I'm having a hard time putting a two-dimensional dataset into the gaussian_kde class. I've played around to figure out how it works with 1 dimensional data, so I thought 2 dimensional would be something along the lines of:

from scipy import stats
from numpy import array
data = array([[1.1, 1.1],
              [1.2, 1.2],
              [1.3, 1.3]])
kde = stats.gaussian_kde(data)
kde.evaluate([1,2,3],[1,2,3])

which is saying that I have 3 points at [1.1, 1.1], [1.2, 1.2], [1.3, 1.3]. and I want to have the kernel density estimation using from 1 to 3 using width of 1 on x and y axis.

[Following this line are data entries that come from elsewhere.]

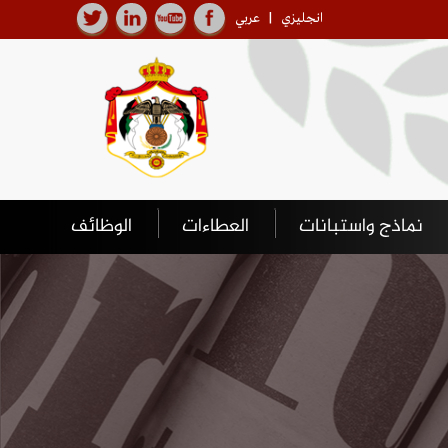
انجليزي
|
عربي
نماذج واستبانات
العطاءات
الوظائف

When creating the gaussian_kde, it keeps giving me this error:

raise LinAlgError("singular matrix")
numpy.linalg.linalg.LinAlgError: singular matrix

Looking into the source code of gaussian_kde, I realize that the way I'm thinking about what dataset means is completely different from how the dimensionality is calculate, but I could not find any sample code showing how multi-dimension data works with the module. Could someone help me with some sample ways to use gaussian_kde with multi-dimensional data?

Answer

endolith picture endolith · May 25, 2011

This example seems to be what you're looking for:

import numpy as np
import scipy.stats as stats
from matplotlib.pyplot import imshow

# Create some dummy data
rvs = np.append(stats.norm.rvs(loc=2,scale=1,size=(2000,1)),
                stats.norm.rvs(loc=0,scale=3,size=(2000,1)),
                axis=1)

kde = stats.kde.gaussian_kde(rvs.T)

# Regular grid to evaluate kde upon
x_flat = np.r_[rvs[:,0].min():rvs[:,0].max():128j]
y_flat = np.r_[rvs[:,1].min():rvs[:,1].max():128j]
x,y = np.meshgrid(x_flat,y_flat)
grid_coords = np.append(x.reshape(-1,1),y.reshape(-1,1),axis=1)

z = kde(grid_coords.T)
z = z.reshape(128,128)

imshow(z,aspect=x_flat.ptp()/y_flat.ptp())

enter image description here

Axes need fixing, obviously.

You can also do a scatter plot of the data with

scatter(rvs[:,0],rvs[:,1])

enter image description here